[DispatchCreation] Enable fusion of encoding ops with multi-use producers #22444

Abhishek-Varma · 2025-10-28T11:53:34Z

-- This commit adds enableAggressiveFusion pass option to FuseEncodingOpsIntoDispatchRegionsPass
in order to allow fusion of encoding ops to producers with multi-uses.
-- enableAggressiveFusion is set using enableMultiUseEncodingFusion which
in itself is set when using -O3.
-- It aims to address the following patterns as observed in SDXL

      producer
     /        \
other_user   set_encoding
                  |
               matmul

Signed-off-by: Abhishek Varma [email protected]

…cers -- This commit adds `enableAggressiveFusion` pass option to `FuseEncodingOpsIntoDispatchRegionsPass` in order to allow fusion of encoding ops to producers with multi-uses. -- `enableAggressiveFusion` is set using `enableMultiUseEncodingFusion` which in itself is set when using `-O3`. Signed-off-by: Abhishek Varma <[email protected]>

compiler/src/iree/compiler/Pipelines/Options.cpp

compiler/src/iree/compiler/DispatchCreation/Passes.td

compiler/src/iree/compiler/Pipelines/Options.cpp

Signed-off-by: Abhishek Varma <[email protected]>

hanhanW

Can we add a separate experimental flag for now? I have the concern about controlling it with optimization level, because data-tiling is not ready for optimization level, and we should decouple the dep between umbrella flags a bit. See #21935 for details

@Abhishek-Varma can you remind me why we need this for fp8 but not fp16? E.g., can you provide an example from fp8 about the call graph (i.e., I think there are three dispatch ops) and the corresponding executables at dispatch creation level?

I want to understand how many memory footprints are added with the flag. This is the main reason that why we don't want it in optimization level, because users can be surprised about the behavior.

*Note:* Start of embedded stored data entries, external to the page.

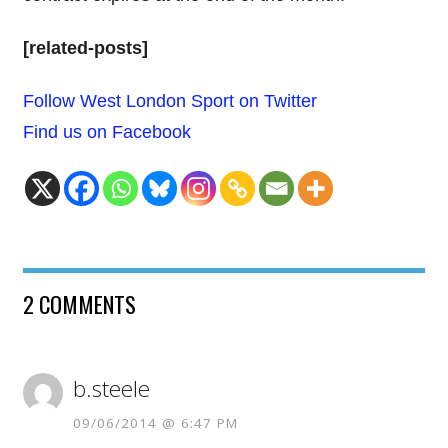
[related-posts]
Follow West London Sport on Twitter
Find us on Facebook
2 COMMENTS
b.steele
09/06/2014 @ 6:47 PM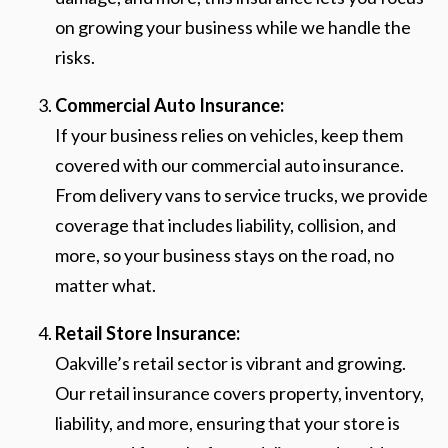
on growing your business while we handle the
risks.
Commercial Auto Insurance:
If your business relies on vehicles, keep them
covered with our commercial auto insurance.
From delivery vans to service trucks, we provide
coverage that includes liability, collision, and
more, so your business stays on the road, no
matter what.
Retail Store Insurance:
Oakville’s retail sector is vibrant and growing.
Our retail insurance covers property, inventory,
liability, and more, ensuring that your store is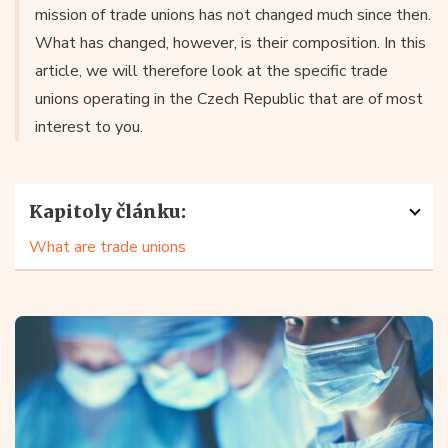
mission of trade unions has not changed much since then.
What has changed, however, is their composition. In this
article, we will therefore look at the specific trade
unions operating in the Czech Republic that are of most
interest to you.
Kapitoly článku:
What are trade unions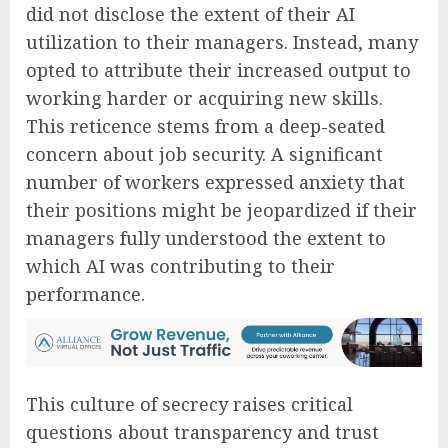
did not disclose the extent of their AI
utilization to their managers. Instead, many
opted to attribute their increased output to
working harder or acquiring new skills.
This reticence stems from a deep-seated
concern about job security. A significant
number of workers expressed anxiety that
their positions might be jeopardized if their
managers fully understood the extent to
which AI was contributing to their
performance.
This culture of secrecy raises critical
questions about transparency and trust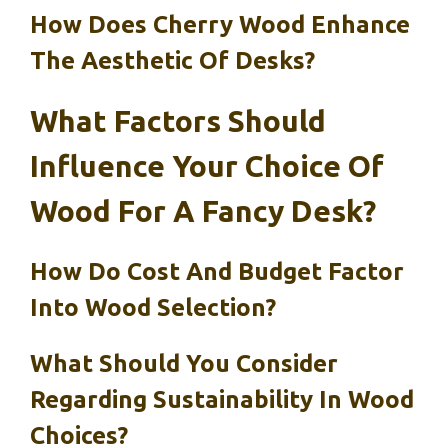
How Does Cherry Wood Enhance
The Aesthetic Of Desks?
What Factors Should
Influence Your Choice Of
Wood For A Fancy Desk?
How Do Cost And Budget Factor
Into Wood Selection?
What Should You Consider
Regarding Sustainability In Wood
Choices?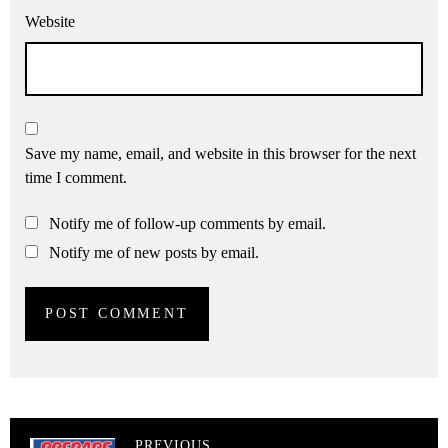
Website
Save my name, email, and website in this browser for the next
time I comment.
Notify me of follow-up comments by email.
Notify me of new posts by email.
PREVIOUS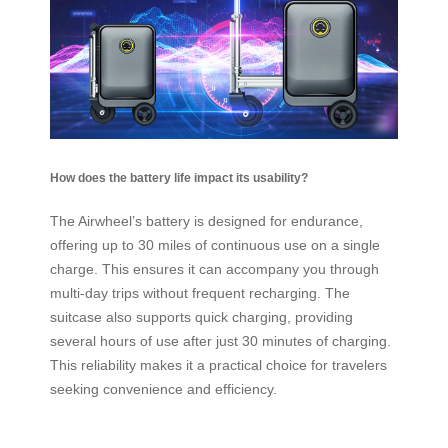
How does the battery life impact its usability?
The Airwheel’s battery is designed for endurance,
offering up to 30 miles of continuous use on a single
charge. This ensures it can accompany you through
multi-day trips without frequent recharging. The
suitcase also supports quick charging, providing
several hours of use after just 30 minutes of charging.
This reliability makes it a practical choice for travelers
seeking convenience and efficiency.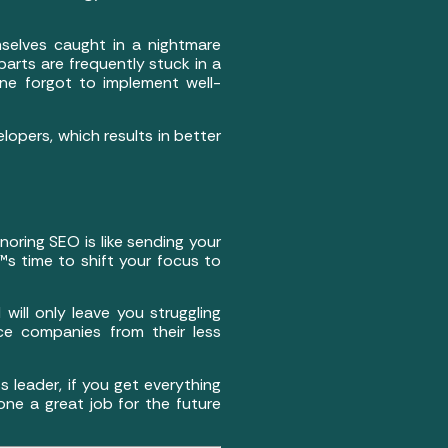
mselves caught in a nightmare
arts are frequently stuck in a
e forgot to implement well-
lopers, which results in better
Ignoring SEO is like sending your
s time to shift your focus to
will only leave you struggling
ce companies from their less
 leader, if you get everything
one a great job for the future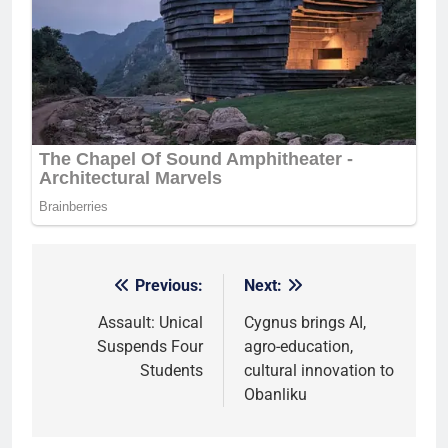
Previous:
Next:
Post
navigation
Assault: Unical
Cygnus brings AI,
Suspends Four
agro-education,
Students
cultural innovation to
Obanliku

The other question, that you may have to check, is: do we need the flag for 405B fp4 model? (cc @jtuyls )

(I should add this comment in the first place, sorry about that.)

Max191 · 2025-10-29T14:44:40Z

Can we add a separate experimental flag for now? I have the concern about controlling it with optimization level, because data-tiling is not ready for optimization level, and we should decouple the dep between umbrella flags a bit. See #21935 for details

If we add a new flag, let's make sure it is very clear that it is only meant for testing purposes, and if we want to use it in a downstream project then we should do that by adding the tie to the optimization level. My main concern is that these flags keep proliferating through the downstream projects because everyone copy pastes flag files, and it is hard to remove them all.

Max191 · 2025-10-29T14:49:25Z

Wait, looking at the PR, it seems this does have its own flag? (iree-dispatch-creation-enable-multi-use-encoding-fusion) cc @hanhanW

Maybe the naming is just slightly confusing because the pass option has the same name as some other pre-existing flags.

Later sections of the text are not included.